### TASK OBJECTIVE
When you repeat the entries, reproduce each line exactly and omit every picture.

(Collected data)
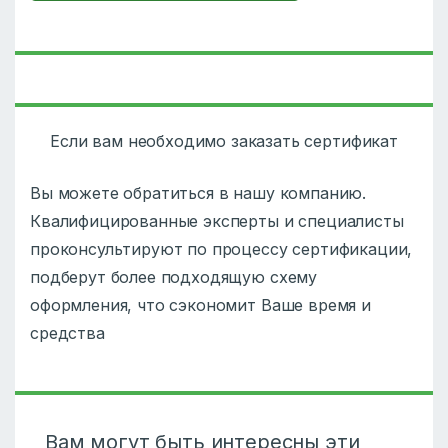
Если вам необходимо заказать сертификат
Вы можете обратиться в нашу компанию.
Квалифицированные эксперты и специалисты
проконсультируют по процессу сертификации,
подберут более подходящую схему
оформления, что сэкономит Ваше время и
средства
Вам могут быть интересны эти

### TASK OUTPUT
Если вам необходимо заказать сертификат
Вы можете обратиться в нашу компанию.
Квалифицированные эксперты и специалисты
проконсультируют по процессу сертификации,
подберут более подходящую схему
оформления, что сэкономит Ваше время и
средства
Вам могут быть интересны эти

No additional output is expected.